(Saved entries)
◇ ◇ ◇ ◇ ◇ ◇ ◇
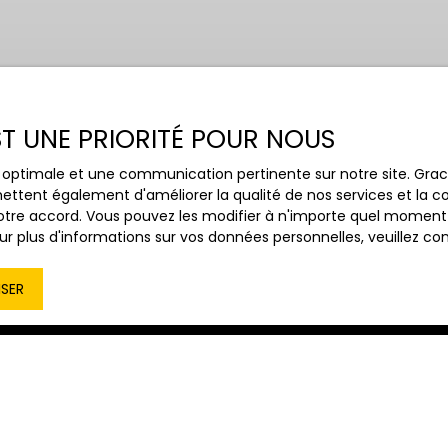
EST UNE PRIORITÉ POUR NOUS
Budget max (€)
Surface min
ce optimale et une communication pertinente sur notre site. Gr
ettent également d'améliorer la qualité de nos services et la con
tre accord. Vous pouvez les modifier à n'importe quel moment via
r plus d'informations sur vos données personnelles, veuillez co
ISER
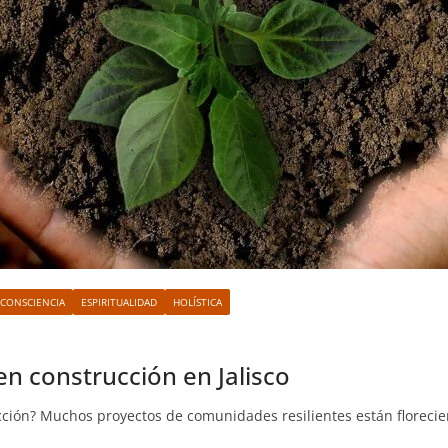
 CONSCIENCIA
ESPIRITUALIDAD
HOLÍSTICA
en construcción en Jalisco
ción? Muchos proyectos de comunidades resilientes están florecie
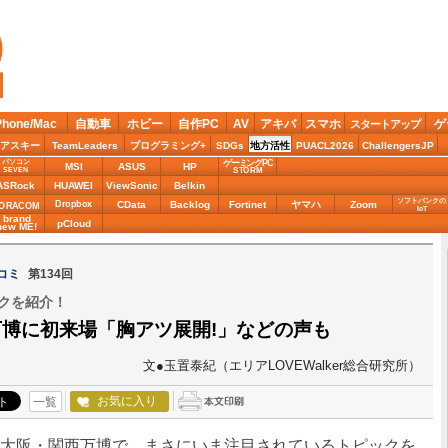
Phone/Mac
自動車
ホビー
自作PC
AV
アキバ
スマホ
ゲ
スタートアップ
アスキー
TeamLeaders
プログラミング+
SDGs
地方活性
PUACL2026
ChallengersJP
パソコン
ゲーミングPC
MSI
ASUS
HP
STORM
SEVEN
ASRock
HUAWEI
ViewSonic
Belkin
ソフトバンクの
Dropbox
CData
Backlog
Fortinet
ヤマハ
Zoom
ORACOM
IoT
brand
pCloud
new ME!
コミ
第134回
クを紹介！
博に初来場「胸アツ展開!」などの声も
文●玉置泰紀（エリアLOVEWalker総合研究所）
お気に入り
一覧
大阪・関西万博で、まさにいま注目されているトピックを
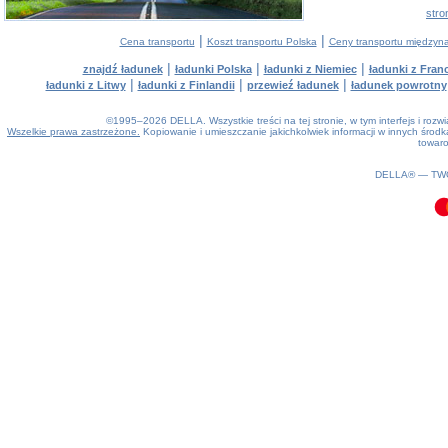
stro
|
|
Cena transportu
Koszt transportu Polska
Ceny transportu między
|
|
|
znajdź ładunek
ładunki Polska
ładunki z Niemiec
ładunki z Franc
|
|
|
ładunki z Litwy
ładunki z Finlandii
przewieź ładunek
ładunek powrotny
©1995–2026 DELLA. Wszystkie treści na tej stronie, w tym interfejs i roz
Wszelkie prawa zastrzeżone.
Kopiowanie i umieszczanie jakichkolwiek informacji w innych śro
towaro
0.11(aws2)
090826-10:26:07
DELLA® —
TW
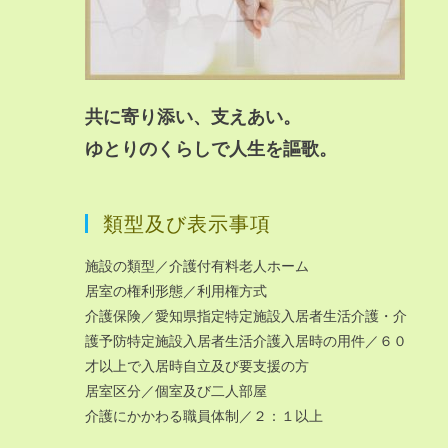
共に寄り添い、支えあい。
ゆとりのくらしで人生を謳歌。
類型及び表示事項
施設の類型／介護付有料老人ホーム
居室の権利形態／利用権方式
介護保険／愛知県指定特定施設入居者生活介護・介
護予防特定施設入居者生活介護入居時の用件／６０
才以上で入居時自立及び要支援の方
居室区分／個室及び二人部屋
介護にかかわる職員体制／２：１以上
◇ ◇ ◇ ◇ ◇ ◇ ◇
=== Work item ===
Whenever "transportu" occurs in a line of the entries, copy that line.

=== Solution to the problem ===
Cena transportu
Koszt transportu Polska
Ceny transportu między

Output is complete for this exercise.